Cinquième long-métrage de cette jeune réalisatrice de 35 ans, L’Avenir suit les pas d’une quinquagénaire à qui la vie fait une vacherie… à moins que ce ne soit un cadeau. Un drôle de grand film triste et optimiste.

« Moi qui croyais que tu m’aimerais toujours ! », dit Nathalie lorsque son mari depuis près de trente ans lui annonce qu’il a une liaison et la quitte. Il y a donc, dans ce film au titre provocateur et en apparence antinomique, l’avant et l’après rupture. À première vue, il semble qu’il y ait bien peu de différence entre la première époque et la seconde. À première vue. Car cette phrase d’absolue certitude sur l’éternité du sentiment est la preuve d’une fêlure dans l’armure construite par cette prof de philo rigide et éprise de son métier. Et Nathalie, c’est Isabelle Huppert, gracile et tangible, fonceuse et rapide, cassante et exigeante, dont on jurerait que le film parle d’elle, tant la comédienne habite le personnage de tout ce qu’on croit connaître d’elle. À toutes ces nuances délicates qu’elle apporte toujours. À ceci près que cette femme appartient en propre à la parentèle de la réalisatrice, qui s’est inspirée de sa propre mère.

Le film s’ouvre sur Nathalie se rendant sur une île de Bretagne avec ses enfants et son mari, et corrigeant ses copies jusqu’au dernier moment sur le bateau, alors que sur le pont sa famille profite du paysage, du vent et des embruns. Sujet : « Peut-on se mettre à la place de l’autre ? ». Note : plus que moyenne griffée au stylo rouge en haut de la feuille. La balade qui s’ensuit est faite de dialogues cultivés (la musique sérielle, Chateaubriand…) et d’harmonie concrète. Le récit fait un bon en avant pour retrouver tout ce petit monde une dizaine d’années plus tard : enfants envolés du nid ; Nathalie, sans le savoir, est en pleine révolution : celle, classique en diable, des femmes de cinquante ans et plus. Jadis communiste, elle n’a de cesse aujourd’hui que de faire cours, d’invoquer Jean-Jacques Rousseau ou Vladimir Jankélévitch, pour « donner des armes à des jeunes gens ». En dehors d’elle, la « révolution » – ou du moins quelques révoltes – se fait sentir : grève des lycéens pour leur retraite, « rajeunissement » de la collection de livres de philo qu’elle dirige par une équipe de designers, changement de cap de Fabien, un de ses élèves préférés, qui part s’installer dans le Vercors. Et sa mère, qui ne supporte plus la solitude et l’appelle en pleine nuit ou fait venir les pompiers à tout bout de champ.

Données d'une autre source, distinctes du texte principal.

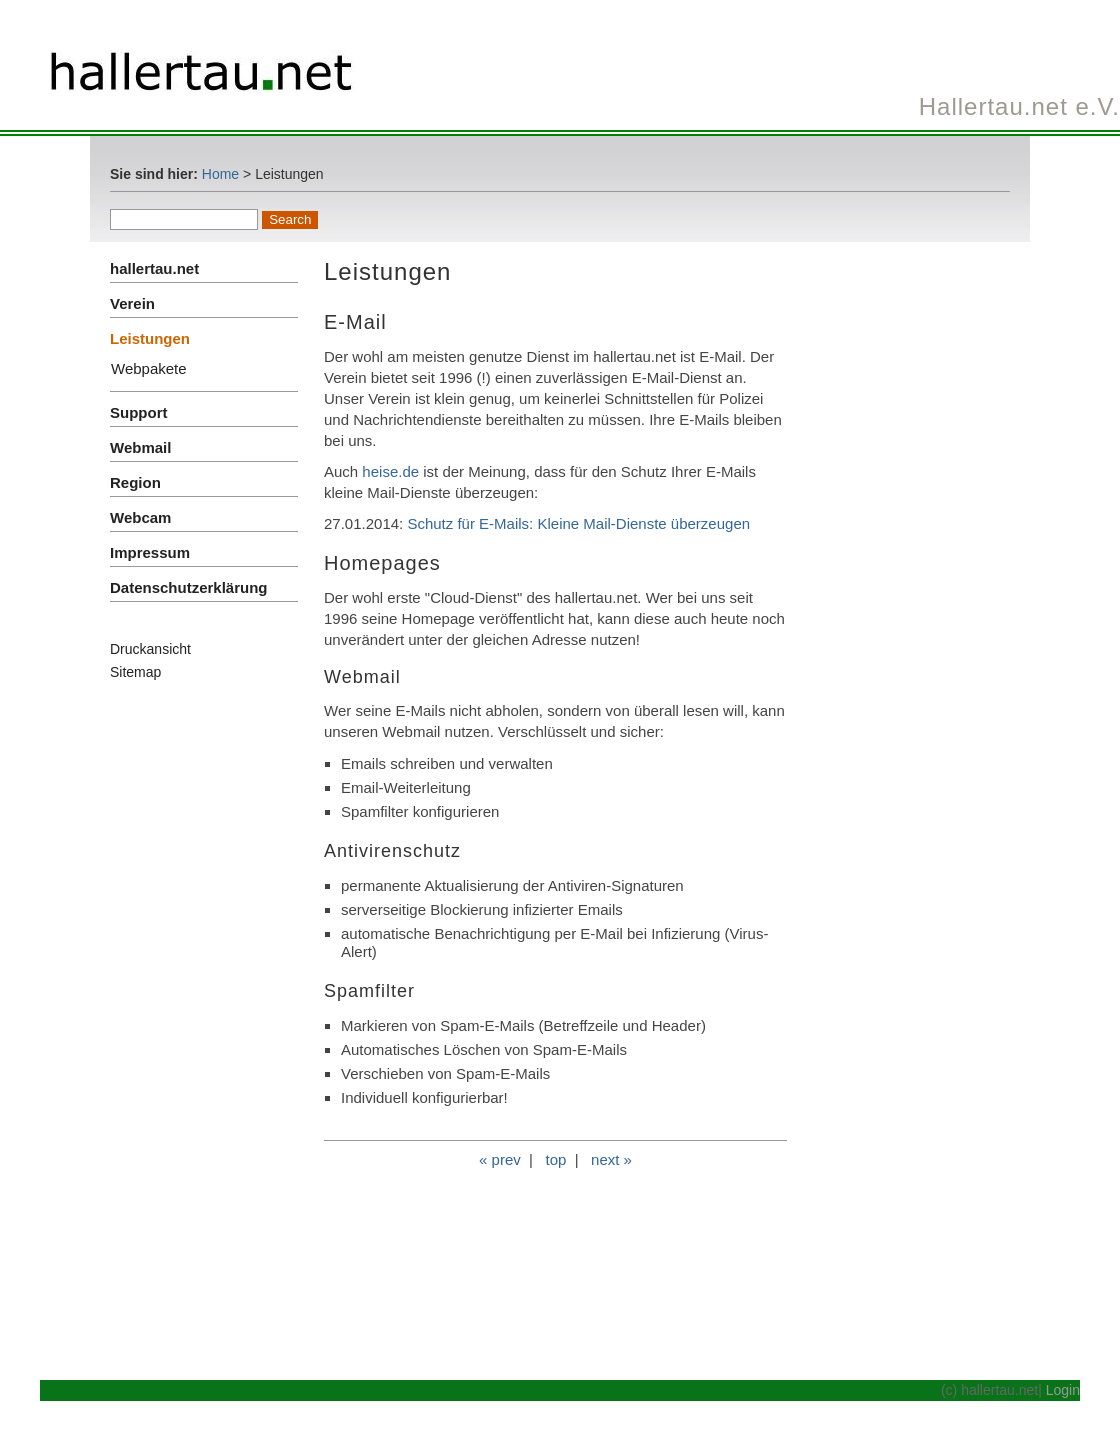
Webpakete (149, 368)
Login (1063, 1390)
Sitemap (135, 672)
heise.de (390, 471)
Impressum (150, 552)
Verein (132, 303)
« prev (500, 1159)
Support (139, 412)
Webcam (140, 517)
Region (135, 482)
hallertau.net (154, 268)
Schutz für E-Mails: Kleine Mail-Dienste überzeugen (578, 523)
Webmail (140, 447)
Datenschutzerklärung (189, 587)
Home (220, 174)
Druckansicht (150, 649)
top (555, 1159)
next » (611, 1159)
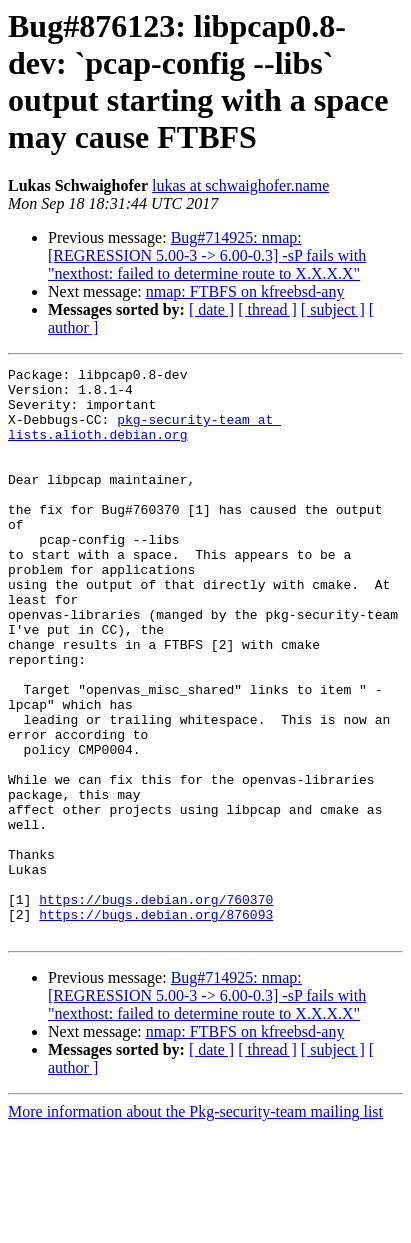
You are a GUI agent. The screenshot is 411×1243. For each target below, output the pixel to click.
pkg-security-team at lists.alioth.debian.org (144, 440)
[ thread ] (267, 309)
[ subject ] (333, 309)
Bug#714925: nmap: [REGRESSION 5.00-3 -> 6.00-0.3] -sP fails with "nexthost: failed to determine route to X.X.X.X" (207, 255)
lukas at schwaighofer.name (240, 185)
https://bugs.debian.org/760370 (156, 1007)
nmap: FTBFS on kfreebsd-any (245, 291)
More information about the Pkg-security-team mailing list (195, 1225)
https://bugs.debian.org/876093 (156, 1025)
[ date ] (211, 309)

En très peu de temps, tous ses repères vont éclater en morceaux. Nathalie verbalise avant de ressentir, ses chagrins s’expriment lorsqu’elle est seule ou lovée contre le vieux chat hérité de sa mère ; le reste du temps, elle est droite, elle tient bon : lorsqu’elle évoque sa liberté retrouvée, « totale, extraordinaire », elle n’y croit pas elle-même, mais elle va s’employer à la faire advenir dans sa vie.

Des rues de Paris aux paysages du Vercors, du printemps à l’hiver, ce qui se matérialise du parcours de Nathalie à l’image est fait de beauté immémoriale et changeante. Nathalie, bon petit soldat, avance, trottine, court, elle monte dans des voitures, des bus et des trains, elle fonctionne. Mais lorsqu’elle veut jeter, rageuse, un bouquet laissé sur la table de l’appartement par son mari volage, elle se pique aux épines.

« Aïe », crie-t-elle, presque surprise. Oui, la vie fait mal, et elle fait du bien aussi, c’est ce que raconte la jeune Mia Hansen-Love avec une acuité et une justesse de vieux sage ayant tout vu, tout vécu. Le vent qui éparpille les feuilles de Nathalie endormie dans un parc est comme le temps qui passe et permet de balayer la tristesse, de se réinventer, se reconstruire.

Ours d’argent à Berlin, L’Avenir est un beau film triste et joyeux, qui réfute l’adage énoncé par Nathalie : « Nous, les femmes au delà de quarante ans, on est bonnes à jeter à la poubelle ! », qui dit que l’on peut faire du neuf avec du vieux, que ce soient des idées ou des sentiments. Et retrouver les sensations dont on s’était coupées : la douceur du corps d’un nouveau-né, le bonheur de parler de tout et de rien, la chaleur d’une embrassade sur un quai de gare. Recommencer, reprendre pied, et transformer une défaite en victoire.